Written by Jan Ove R. Ebbestad
For the 32nd time the Nordic Geological Winter Meeting was launched, this time hosted by the Geological Society of Finland at the Kumpulan Campus in Helsinki, January 13th – 15th. A well-attended meeting it was, with the wonderful mixture of geological subjects this kind of meetings bring together over the short span of three days. Besides presenting your latest work and projects, much of these conferences is about meeting friends, colleagues, and chat about all aspects of geology. E-mail, Skype and similar cannot compete with the human experience of talking to each other face to face, really.
This time the Digermulen Early Life Research group was only represented by one participant, and a synopsis of the two GSA talks last autumn on the Ediacaran part of the succession was given. Because of new data presented at the meeting, the talk had to be adjusted to accommodate for this.
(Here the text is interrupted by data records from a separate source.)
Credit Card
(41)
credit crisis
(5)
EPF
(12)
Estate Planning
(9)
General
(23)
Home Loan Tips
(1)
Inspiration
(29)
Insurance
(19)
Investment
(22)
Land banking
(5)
The breaking news is this: on the Digermulen and Varanger Peninsulas the Mortensnes glacial deposits have traditionally been tentatively correlated with the Gaskier glaciation, that is around 580 million years old, being separated downwards from the Marinoan (Cryogenian) glacial deposits of the Smalfjord Formation by some 400 m of siliciclastics. This very characteristic tripartite succession is typically seen in several places along the Caledonian mountain chain, all the way to the Mjøsa area in southern Norway.
Now, Risto Kumpulainen, Johan Petter Nystuen and colleagues have dated a dike that cross this tripartite package, giving a minimum age of 596 million years. Therefore the Mortensnes equivalent glacial deposits must be older than this and older than the Gaskiers which is at ~580! For our favourite succession, this means that a massive gap should be present somewhere between the Mortensnes Formation and the overlying Stáhpogieddi Formation where we find our Ediacaran fauna. Fascinating possibilities that will lead us to even more questions, no shortage of work for our group in other words.